Supplied material START
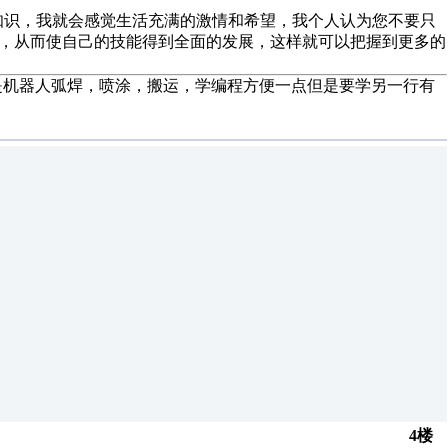
知识，我就会感觉生活充满的激情和希望，我个人认为您不要只
入，从而使自己的技能得到全面的发展，这样就可以把握到更多的
就是机器人弧焊，喷涂，搬运，学编程方便一点但是要学另一行有
4楼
Supplied material END
Work to complete :: Set down, word for word, the full listing above, and carry over no pictures.

Solution for this task ::
知识，我就会感觉生活充满的激情和希望，我个人认为您不要只
入，从而使自己的技能得到全面的发展，这样就可以把握到更多的
就是机器人弧焊，喷涂，搬运，学编程方便一点但是要学另一行有
4楼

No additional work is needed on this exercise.